"If I Can't Have You" is a disco song written by the Bee Gees in 1977. The song initially appeared on the Saturday Night Fever soundtrack in a version by Yvonne Elliman, released in November 1977. The Bee Gees' own version appeared a month later as the B-side of "Stayin' Alive".

The song later appeared on the Bee Gees' compilation Their Greatest Hits: The Record. The remixed version was released and remastered in the compilation Bee Gees Greatest in 2007 and marked the return of the Bee Gees to the US Hot Dance Tracks charts after 28 years. According to Maurice, this track was the first song they did while they were recording the other songs for the film. The recording was started at Château d'Hérouville as a basic track only and completed later at Cherokee Studios in Los Angeles.

Yvonne Elliman version

The song was recorded by Yvonne Elliman for the Saturday Night Fever soundtrack.

Although Yvonne Elliman had cut her 1976 album, Love Me, with producer Freddie Perren, who was a major force in the disco movement (Perren had produced the Sylvers' 1976 number 1 "Boogie Fever" and would soon collaborate with Gloria Gaynor on the disco anthem "I Will Survive"), Love Me had showcased Elliman not as a disco artist but rather as a pop ballad singer, notably on the title cut, a Barry Gibb composition that Elliman turned into an international hit. It was originally intended that Elliman's contribution to the Saturday Night Fever soundtrack would be another ballad written by the Gibb brothers, "How Deep Is Your Love".

Meanwhile, the Bee Gees recorded their own version of "If I Can't Have You" for the film. However, RSO Records chairman and Bee Gees manager Robert Stigwood, who was executive-producing the Saturday Night Fever album, dictated that the Bee Gees record "How Deep Is Your Love" and Elliman be given the disco-style "If I Can't Have You".

Stigwood's decisions proved a success as the soundtrack's first single, the Bee Gees' version of the ballad "How Deep Is Your Love", shot to number one, followed to the top spot by the soundtrack's second and third singles, also by the Gibb brothers, "Stayin' Alive" and "Night Fever". Elliman's "If I Can't Have You", produced by Perren, was released as the fourth single off the Saturday Night Fever album in February 1978.  Billboard Magazine praised Elliman's "powerful" vocal performance.  Cash Box said that it was "pop music with a very danceable beat" and that Elliman's vocal was unique enough that it would not create confusion with any Bee Gees recording. As the first single off the Saturday Night Fever soundtrack not performed by the Bee Gees, "If I Can't Have You" would become the fourth number 1 hit from the album, reaching the number one spot on the US Hot 100 in Billboard dated 13 May 1978, ending an eight-week number 1 tenure by "Night Fever". "If I Can't Have You" was the fourth consecutive US number 1 to be co-written by Barry Gibb, and the RSO record label's sixth consecutive number one on the US Hot 100. The B-side of the Elliman single was a song from the Love Me album, "Good Sign", a composition by Melissa Manchester and Carole Bayer Sager which had also served as the B-side of Elliman's hit "Hello Stranger".

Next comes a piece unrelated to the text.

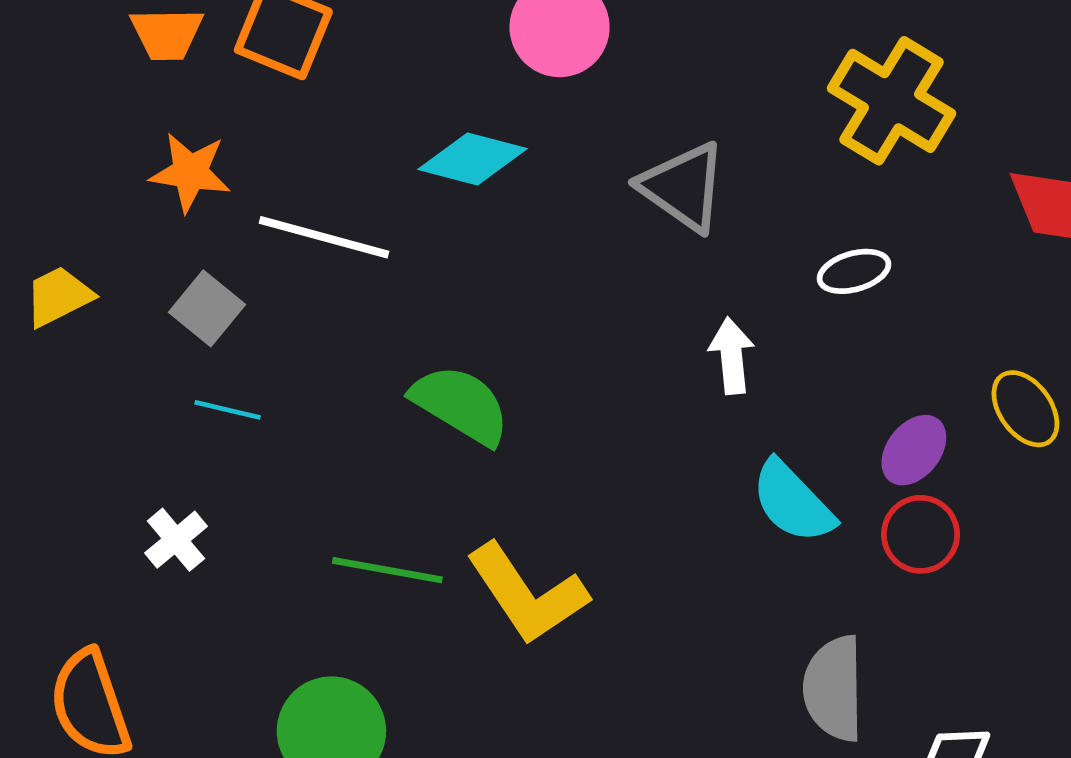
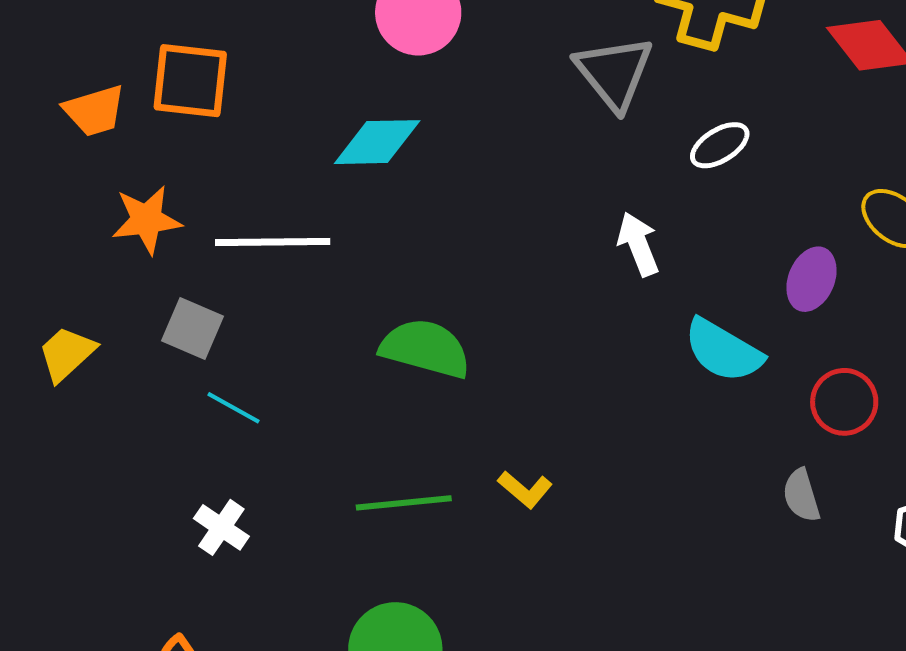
gray triangle: (683, 187) -> (614, 73), moved, turned 32
cyan line: (228, 410) -> (234, 408), turned 32
red circle: (921, 534) -> (844, 402), moved
yellow L-shape: (527, 594) -> (525, 489), size x0.5
gray semicircle: (834, 688) -> (801, 495), size x0.6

Far from the success going to Elliman's head or giving her ideas of following up the sudden disco success with a deeper foray into the genre, a contemporary interview by journalist Peter J. Boyer found Elliman dismissive of her number 1 hit, referring to it in conversation only casually as "that current thing from Saturday Night Fever". In spite of the coattail success she's had with "If I Can't Have You", it's a disco song and Elliman decided her broad, husky vocals are best suited elsewhere. "If I Can't Have You" was featured on Elliman's February 1978 album release Night Flight, which, apart from that song, was produced by Robert Appère and was not disco-oriented. No song from Night Flight was issued as a follow-up single to "If I Can't Have You", Elliman's next single being a rock ballad entitled "Savannah" which failed to consolidate Elliman's potential mainstream stardom. Elliman did return to disco music in 1979 with "Love Pains" which returned her to the US Top 40 one more time before she dropped out of the music scene in the 1980s.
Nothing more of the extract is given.